■ Task description:
Only the total should be returned: the number of lines in the data that hold the string "artiklit".

■ The data:
--- --- ---
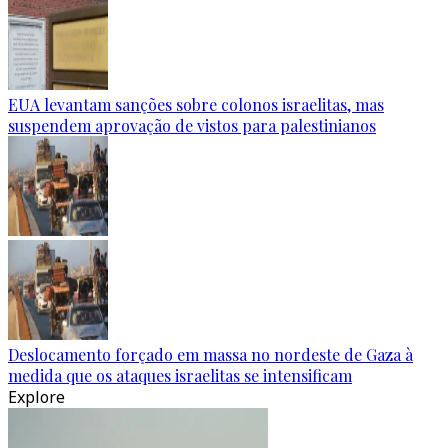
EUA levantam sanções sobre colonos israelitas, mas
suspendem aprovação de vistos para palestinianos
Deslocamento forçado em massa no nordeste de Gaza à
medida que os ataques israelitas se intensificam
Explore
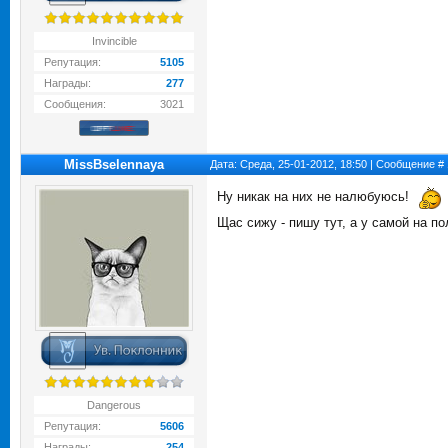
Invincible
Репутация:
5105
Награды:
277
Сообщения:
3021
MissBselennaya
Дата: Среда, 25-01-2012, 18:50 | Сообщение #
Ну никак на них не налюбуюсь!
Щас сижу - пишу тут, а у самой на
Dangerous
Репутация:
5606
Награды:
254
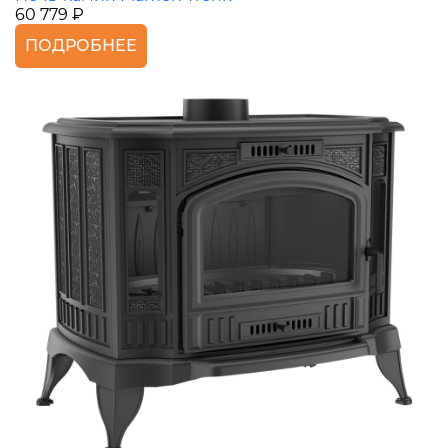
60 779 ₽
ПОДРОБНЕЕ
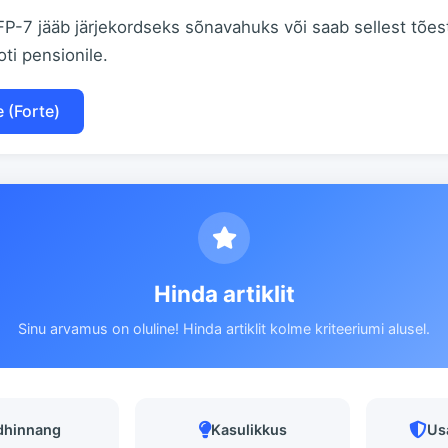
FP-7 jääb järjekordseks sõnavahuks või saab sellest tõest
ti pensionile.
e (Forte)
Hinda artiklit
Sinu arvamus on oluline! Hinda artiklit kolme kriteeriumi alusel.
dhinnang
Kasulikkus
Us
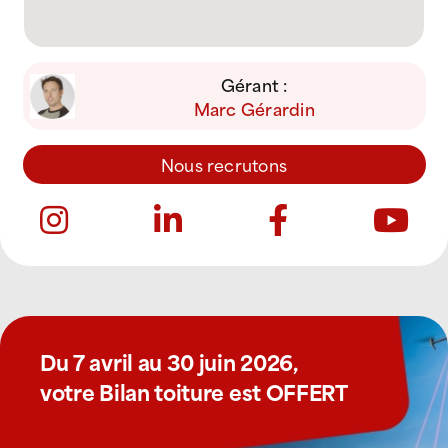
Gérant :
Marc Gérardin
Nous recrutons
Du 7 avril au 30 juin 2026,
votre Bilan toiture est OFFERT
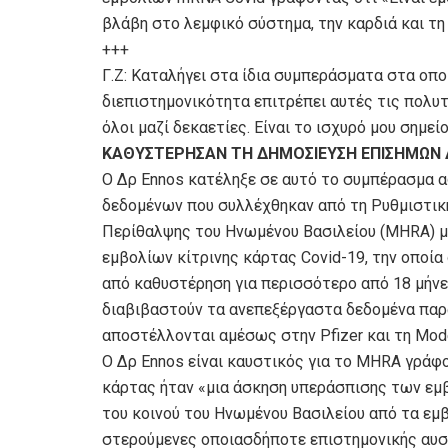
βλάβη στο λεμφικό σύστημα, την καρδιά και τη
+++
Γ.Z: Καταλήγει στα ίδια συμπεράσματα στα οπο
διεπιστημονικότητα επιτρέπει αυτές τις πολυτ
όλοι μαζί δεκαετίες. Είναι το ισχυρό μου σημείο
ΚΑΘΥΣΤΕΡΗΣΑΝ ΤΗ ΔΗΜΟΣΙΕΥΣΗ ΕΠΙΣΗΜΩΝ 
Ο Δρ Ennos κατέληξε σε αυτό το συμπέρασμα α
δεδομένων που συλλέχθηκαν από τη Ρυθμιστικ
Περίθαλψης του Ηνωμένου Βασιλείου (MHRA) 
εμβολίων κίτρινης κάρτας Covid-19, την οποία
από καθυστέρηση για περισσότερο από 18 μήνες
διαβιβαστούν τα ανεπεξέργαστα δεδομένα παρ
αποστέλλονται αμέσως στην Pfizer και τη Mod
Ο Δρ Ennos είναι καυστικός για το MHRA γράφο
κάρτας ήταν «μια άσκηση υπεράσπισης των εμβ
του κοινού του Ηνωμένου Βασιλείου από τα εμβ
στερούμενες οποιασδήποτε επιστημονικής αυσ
--- --- ---
■ Task output:
2